Wednesday, June 28, 2006

I wanted to write a nice long post about my mission trip to Denver (IT WAS AWESOME!) But I have to go to camp right now to counsel at Jr. High camp. Pray that that goes well, and I'll write (hopefully) when I get back!

Thursday, June 15, 2006

Graduation, and then some more important stuff

Hey. Sorry I haven't posted for a while. Since my last post I graduated and did all sorts of fun stuff. It's a little sad to say goodbye to so many friends--there are so many cool people that I may never really see again. But I know my closest friends will still be there and that means a lot. I never cried, though I get a little moody thinking about it.
But anyway, last night came a big blow. My mom got a phone call at 11:30 and she got all of us in the living room so she could tell us all together. My closest friend, Emily, had been hurt while counseling at basketball camp. She hit her head on the concrete and was taken to Hallock hospital and then rushed to Grand Forks because they thought it was that bad. She was bleeding from her ears and they thought she probably had fractured her skull. This was all I knew last night, and when I heard the news I cried. I was so scared. What would I do if my best friend had brain damage, or if I completely lost her. I didn't think it would be that serious, but I really didn't know. My whole family and Jon huddled and prayed, and then we went to bed. I was doing my best to trust God with all of this, but I realized that it's kind of hard to just say, "God, whatever you're doing through this and whatever your plan is, I trust that it is good." I think that would be really hard to do if I didn't have a firm foundation of faith in God. And this event really reminded me that there are no guarantees in this life. I can't assume that things will remain as they are because life just isn't that way. I was terrified that this would be a major turning point for Emily--that something would change irreversibly. Fortunately it seems she is going to be ok. I got to go visit her in G.F. today. She has been alert through everything and seems like her normal self. Of course this will still be difficult to recover from, but I am so thankful that my dear friend is going to make it through this.
Just a couple days ago I was thinking about close calls and God's grace. 5 years ago I fell on the diving board and hurt my back, but there was nothing near a spinal injury. After Kari's surgery she had a pretty close call. Who knows how many times my family and friends could have been hurt in car accidents. And now this with Emily. It could have been nothing, or it could have been much worse. The bottom line is that God has a plan for everything. Whether we like what he does or what he allows to happen, his plan is always good. "We know that in all things God works for the good of those who love him, who have been called according to his purpose."

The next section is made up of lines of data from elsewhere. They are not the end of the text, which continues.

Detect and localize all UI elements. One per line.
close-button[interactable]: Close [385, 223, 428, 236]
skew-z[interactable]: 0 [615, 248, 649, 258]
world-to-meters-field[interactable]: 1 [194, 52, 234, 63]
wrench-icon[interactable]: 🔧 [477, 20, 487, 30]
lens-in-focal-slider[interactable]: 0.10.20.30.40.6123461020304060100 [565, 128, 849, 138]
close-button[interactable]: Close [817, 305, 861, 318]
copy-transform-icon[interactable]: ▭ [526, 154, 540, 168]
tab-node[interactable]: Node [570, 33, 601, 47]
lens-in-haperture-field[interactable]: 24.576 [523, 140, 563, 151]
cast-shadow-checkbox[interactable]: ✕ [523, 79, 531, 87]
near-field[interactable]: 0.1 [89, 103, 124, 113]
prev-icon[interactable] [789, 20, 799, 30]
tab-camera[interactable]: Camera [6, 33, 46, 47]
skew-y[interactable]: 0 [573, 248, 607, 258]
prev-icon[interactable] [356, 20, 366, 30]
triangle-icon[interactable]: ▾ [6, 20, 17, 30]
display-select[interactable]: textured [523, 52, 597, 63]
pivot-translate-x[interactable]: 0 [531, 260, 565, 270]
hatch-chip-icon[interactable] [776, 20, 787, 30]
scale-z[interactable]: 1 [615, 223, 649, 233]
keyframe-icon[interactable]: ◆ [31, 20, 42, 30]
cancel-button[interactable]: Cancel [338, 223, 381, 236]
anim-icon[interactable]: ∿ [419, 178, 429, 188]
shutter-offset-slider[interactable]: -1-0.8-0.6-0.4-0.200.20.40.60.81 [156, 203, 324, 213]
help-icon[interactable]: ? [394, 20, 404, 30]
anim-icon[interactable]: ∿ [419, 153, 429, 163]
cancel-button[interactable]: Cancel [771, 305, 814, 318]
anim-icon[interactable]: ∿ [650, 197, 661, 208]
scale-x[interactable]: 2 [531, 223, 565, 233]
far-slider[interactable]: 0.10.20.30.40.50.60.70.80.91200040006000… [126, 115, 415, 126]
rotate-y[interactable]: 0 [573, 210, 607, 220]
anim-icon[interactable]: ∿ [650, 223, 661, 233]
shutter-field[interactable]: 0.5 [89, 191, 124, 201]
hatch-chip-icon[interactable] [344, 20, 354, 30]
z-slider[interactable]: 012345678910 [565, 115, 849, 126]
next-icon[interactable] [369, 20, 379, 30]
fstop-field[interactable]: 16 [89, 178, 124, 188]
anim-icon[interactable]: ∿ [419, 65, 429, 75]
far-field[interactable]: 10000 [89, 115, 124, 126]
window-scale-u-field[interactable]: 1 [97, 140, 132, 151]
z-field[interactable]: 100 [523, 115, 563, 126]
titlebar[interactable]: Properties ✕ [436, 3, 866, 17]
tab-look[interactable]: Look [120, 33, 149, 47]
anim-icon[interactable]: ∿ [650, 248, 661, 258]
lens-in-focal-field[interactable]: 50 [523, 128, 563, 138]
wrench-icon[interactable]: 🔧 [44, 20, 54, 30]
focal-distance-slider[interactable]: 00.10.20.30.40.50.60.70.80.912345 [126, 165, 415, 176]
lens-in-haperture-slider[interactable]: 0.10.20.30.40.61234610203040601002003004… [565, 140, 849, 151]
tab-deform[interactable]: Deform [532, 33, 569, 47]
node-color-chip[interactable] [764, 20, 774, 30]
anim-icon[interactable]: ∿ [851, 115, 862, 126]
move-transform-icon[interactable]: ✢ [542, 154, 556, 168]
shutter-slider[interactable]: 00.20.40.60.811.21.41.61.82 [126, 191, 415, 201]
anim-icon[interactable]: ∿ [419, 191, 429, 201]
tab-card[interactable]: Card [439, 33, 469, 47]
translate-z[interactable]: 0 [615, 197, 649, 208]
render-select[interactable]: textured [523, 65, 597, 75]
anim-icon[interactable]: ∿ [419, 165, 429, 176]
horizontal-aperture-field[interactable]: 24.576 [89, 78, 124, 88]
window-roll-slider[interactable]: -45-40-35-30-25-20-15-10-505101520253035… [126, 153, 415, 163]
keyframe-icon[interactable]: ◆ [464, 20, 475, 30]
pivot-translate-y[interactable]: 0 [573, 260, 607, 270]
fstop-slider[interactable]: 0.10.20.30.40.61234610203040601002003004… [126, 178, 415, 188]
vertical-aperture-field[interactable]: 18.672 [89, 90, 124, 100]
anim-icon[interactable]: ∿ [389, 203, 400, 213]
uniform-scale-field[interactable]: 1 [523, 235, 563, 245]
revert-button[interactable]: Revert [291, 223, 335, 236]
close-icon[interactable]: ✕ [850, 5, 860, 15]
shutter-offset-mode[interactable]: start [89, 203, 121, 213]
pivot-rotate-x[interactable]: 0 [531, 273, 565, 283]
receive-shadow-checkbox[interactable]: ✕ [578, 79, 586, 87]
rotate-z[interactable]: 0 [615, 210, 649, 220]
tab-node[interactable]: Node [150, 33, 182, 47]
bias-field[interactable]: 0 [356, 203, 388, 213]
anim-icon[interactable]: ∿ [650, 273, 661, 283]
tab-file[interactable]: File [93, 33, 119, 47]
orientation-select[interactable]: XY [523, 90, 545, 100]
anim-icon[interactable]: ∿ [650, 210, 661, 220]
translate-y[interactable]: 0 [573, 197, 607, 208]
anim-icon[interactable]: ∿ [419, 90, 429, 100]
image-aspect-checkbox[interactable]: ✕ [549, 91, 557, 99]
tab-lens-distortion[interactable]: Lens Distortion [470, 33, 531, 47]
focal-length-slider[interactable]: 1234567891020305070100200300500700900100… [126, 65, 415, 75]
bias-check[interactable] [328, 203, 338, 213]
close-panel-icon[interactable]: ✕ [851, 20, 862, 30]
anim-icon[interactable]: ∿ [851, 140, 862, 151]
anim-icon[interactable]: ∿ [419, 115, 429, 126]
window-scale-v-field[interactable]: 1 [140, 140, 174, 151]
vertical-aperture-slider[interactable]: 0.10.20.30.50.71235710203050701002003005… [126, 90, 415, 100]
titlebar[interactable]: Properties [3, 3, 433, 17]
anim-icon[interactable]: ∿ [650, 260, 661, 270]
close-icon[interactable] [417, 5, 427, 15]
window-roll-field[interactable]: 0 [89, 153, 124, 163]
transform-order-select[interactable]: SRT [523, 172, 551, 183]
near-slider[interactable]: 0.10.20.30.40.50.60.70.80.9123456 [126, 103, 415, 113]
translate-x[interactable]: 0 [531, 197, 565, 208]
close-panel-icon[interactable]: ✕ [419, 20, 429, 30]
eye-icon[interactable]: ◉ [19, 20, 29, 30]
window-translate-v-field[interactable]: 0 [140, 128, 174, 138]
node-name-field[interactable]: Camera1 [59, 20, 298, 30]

So that's the news about Emily. Keep her in your prayers--hopefully no more complications will arise and she will be able to recover quickly.

So now I leave for Colorado tomorrow. 21 kids and a couple leaders on a YouthWorks! mission trip to Denver. It should be really great. After that, it's counseling at Jr. High camp, and then Bluewater family camp immediately after that. I'm so excited for all of this. If you think of me, pray for the trip (June 16-25) and Jr. High camp (June 28-July 2).